Burte Victor, Cointe Melina, Perez Guy, Mailleret Ludovic, Calcagno Vincent
Université Côte d'Azur, INRAE, CNRS, Institut Sophia Agrobiotech, Sophia Antipolis, France.
Université Côte d'Azur, Inria, INRAE, CNRS, Sorbonne Université, Biocore, Sophia Antipolis, France.
Mov Ecol. 2023 Mar 1;11(1):13. doi: 10.1186/s40462-023-00371-8.
Understanding how behavioural dynamics, inter-individual variability and individual interactions scale-up to shape the spatial spread and dispersal of animal populations is a major challenge in ecology. For biocontrol agents, such as the microscopic Trichogramma parasitic wasps, an understanding of movement strategies is also critical to predict pest-suppression performance in the field.
We experimentally studied the spatial propagation of groups of parasitoids and their patterns of parasitism. We investigated whether population spread is density-dependent, how it is affected by the presence of hosts, and whether the spatial distribution of parasitism (dispersal kernel) can be predicted from the observed spread of individuals. Using a novel experimental device and high-throughput imaging techniques, we continuously tracked the spatial spread of groups of parasitoids over large temporal and spatial scales (8 h; and 6 m, ca. 12,000 body lengths). We could thus study how population density, the presence of hosts and their spatial distribution impacted the rate of population spread, the spatial distribution of individuals during population expansion, the overall rate of parasitism and the dispersal kernel (position of parasitism events).
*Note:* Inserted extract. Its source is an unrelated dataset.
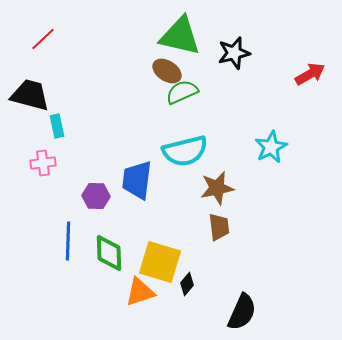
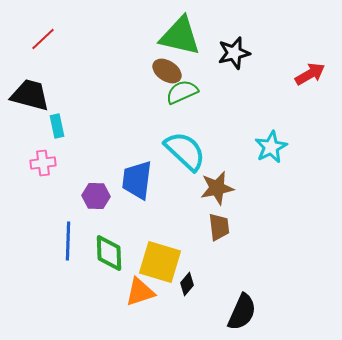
cyan semicircle: rotated 123 degrees counterclockwise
Higher population density accelerated population spread, but only transiently: the rate of spread reverted to low values after 4 h, in a "tortoise-hare" effect. Interestingly, the presence of hosts suppressed this transiency and permitted a sustained high rate of population spread. Importantly, we found that population spread did not obey classical diffusion, but involved dynamical switches between resident and explorer movement modes. Population distribution was therefore not Gaussian, though surprisingly the distribution of parasitism (dispersal kernel) was.
Even homogenous asexual groups of insects develop behavioural heterogeneities over a few hours, and the latter control patterns of population spread. Behavioural switching between resident and explorer states determined population distribution, density-dependence and dispersal. A simple Gaussian dispersal kernel did not reflect classical diffusion, but rather the interplay of several non-linearities at individual level. These results highlight the need to take into account behaviour and inter-individual heterogeneity to understand population spread in animals.
理解行为动态、个体间变异性和个体相互作用如何扩大规模以塑造动物种群的空间扩散和分布,是生态学中的一项重大挑战。对于诸如微小赤眼蜂这类生物防治剂而言,了解其移动策略对于预测田间害虫抑制效果也至关重要。
我们通过实验研究了寄生蜂群体的空间传播及其寄生模式。我们调查了种群扩散是否依赖密度,宿主的存在如何影响种群扩散,以及能否根据观察到的个体扩散来预测寄生的空间分布(扩散核)。利用一种新型实验装置和高通量成像技术,我们在较大的时间和空间尺度上(8小时;6米,约12000个体长)持续追踪寄生蜂群体的空间扩散。由此我们能够研究种群密度、宿主的存在及其空间分布如何影响种群扩散速率、种群扩张过程中个体的空间分布、总体寄生率以及扩散核(寄生事件的位置)。
较高的种群密度加速了种群扩散,但只是短暂的:扩散速率在4小时后恢复到低值,呈现出“龟兔效应”。有趣的是,宿主的存在抑制了这种短暂性,并使得种群能够持续以高扩散速率传播。重要的是,我们发现种群扩散并不遵循经典扩散规律,而是涉及定居和探索移动模式之间的动态转换。因此,种群分布并非高斯分布,尽管令人惊讶的是寄生的分布(扩散核)却是高斯分布。
即使是同质的无性昆虫群体,在数小时内也会出现行为异质性,而这种异质性控制着种群扩散模式。定居和探索状态之间的行为转换决定了种群分布、密度依赖性和扩散。简单的高斯扩散核并未反映经典扩散,而是反映了个体层面上几种非线性因素的相互作用。这些结果凸显了考虑行为和个体间异质性对于理解动物种群扩散的必要性。